Frage: Paulus, warum bist Du denn jetzt nicht Korinth gekommen, sondern hast diesen Brief geschrieben?

Antwort: Zu dieser Frage wollte ich ohnehin gerade kommen: Zurück zu meinem Plan, euch zu besuchen. Gott weiß, dass ich nur deshalb nicht wieder nach Korinth gekommen bin, weil ich euch schonen wollte. Ich rufe ihn als Zeugen dafür an; mein Leben soll verwirkt sein, wenn ich nicht die Wahrheit sage. (2. Kor. 1,23; NGÜ)

Frage: Wie, »Du wolltest uns schonen«??? Bist Du etwa unser »Herr«, vor dem wir zittern und für dessen »Schonung« wir dankbar sein müssen.

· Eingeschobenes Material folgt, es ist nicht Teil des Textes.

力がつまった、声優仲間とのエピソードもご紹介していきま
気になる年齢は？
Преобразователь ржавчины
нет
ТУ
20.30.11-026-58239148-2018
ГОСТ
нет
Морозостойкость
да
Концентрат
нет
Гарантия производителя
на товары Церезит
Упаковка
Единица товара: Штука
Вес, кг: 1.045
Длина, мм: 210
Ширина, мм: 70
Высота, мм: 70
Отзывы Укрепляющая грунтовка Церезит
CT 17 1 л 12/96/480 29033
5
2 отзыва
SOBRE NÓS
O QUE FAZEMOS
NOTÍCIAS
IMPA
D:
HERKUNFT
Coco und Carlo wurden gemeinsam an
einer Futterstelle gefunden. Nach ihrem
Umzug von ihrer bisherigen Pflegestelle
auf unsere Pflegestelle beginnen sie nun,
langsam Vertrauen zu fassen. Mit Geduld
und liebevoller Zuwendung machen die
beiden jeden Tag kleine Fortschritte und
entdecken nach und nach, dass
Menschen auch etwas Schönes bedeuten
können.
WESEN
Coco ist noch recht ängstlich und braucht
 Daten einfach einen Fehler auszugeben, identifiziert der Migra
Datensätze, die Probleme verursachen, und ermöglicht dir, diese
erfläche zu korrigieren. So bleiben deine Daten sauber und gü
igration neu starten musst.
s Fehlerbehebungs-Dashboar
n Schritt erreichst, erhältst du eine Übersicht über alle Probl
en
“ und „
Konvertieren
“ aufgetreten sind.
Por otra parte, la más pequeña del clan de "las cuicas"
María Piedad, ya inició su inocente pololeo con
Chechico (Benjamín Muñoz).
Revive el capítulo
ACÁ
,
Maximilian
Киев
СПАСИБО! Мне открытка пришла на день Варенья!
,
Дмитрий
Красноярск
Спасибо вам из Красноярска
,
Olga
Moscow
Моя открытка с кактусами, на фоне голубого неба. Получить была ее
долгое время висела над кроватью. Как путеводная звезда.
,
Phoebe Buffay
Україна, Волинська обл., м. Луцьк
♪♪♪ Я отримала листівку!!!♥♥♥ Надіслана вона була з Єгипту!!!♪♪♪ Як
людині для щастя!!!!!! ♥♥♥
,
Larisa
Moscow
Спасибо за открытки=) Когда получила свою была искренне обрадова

Antwort: Halt, halt! Wenn ich von Schonung spreche, soll das nicht den Anschein erwecken, als wären wir eben doch Herren über euren Glauben. Wir sind nur Mitarbeiter, und unser Ziel ist es, zu eurer Freude beizutragen. Was den Glauben betrifft, steht ihr ja auf festem Grund. [Oder: Durch den Glauben steht ihr ja auf festem Grund] (2.Kor. 1,24; NGÜ) Aber lasst es mich etwas genauer erklären: Ich hatte mich also entschlossen, nicht noch einmal einen Besuch bei euch zu machen, der nur Schmerz und Traurigkeit zurücklässt.*Denn wenn ich euch traurig mache, wer bleibt mir dann, um mich wieder froh zu machen? Doch nur diejenigen, die ich traurig mache! (2. Kor. 2,1+2; NGÜ)

Frage: Ja, und warum schreibst Du dann diesen Brief der Tränen?

Antwort: Genau darum ging es mir mit meinem Brief: Ich wollte nicht kommen und erleben müssen, dass die mich traurig machen, die mir eigentlich Freude bereiten sollten. (Und weil ich euch allen vertraue, bin ich der festen Überzeugung: Wenn ich mich freue, freut ihr euch alle mit.) *Im Übrigen schrieb ich euch voller Ängste und unter vielen Tränen, und es war mir dabei schwer ums Herz. Aber ich hatte nicht die Absicht, euch weh zu tun, im Gegenteil: Ich wollte, dass ihr erkennt, wie überaus groß meine Liebe gerade euch gegenüber ist. (2. Kor. 2,3+4; NGÜ)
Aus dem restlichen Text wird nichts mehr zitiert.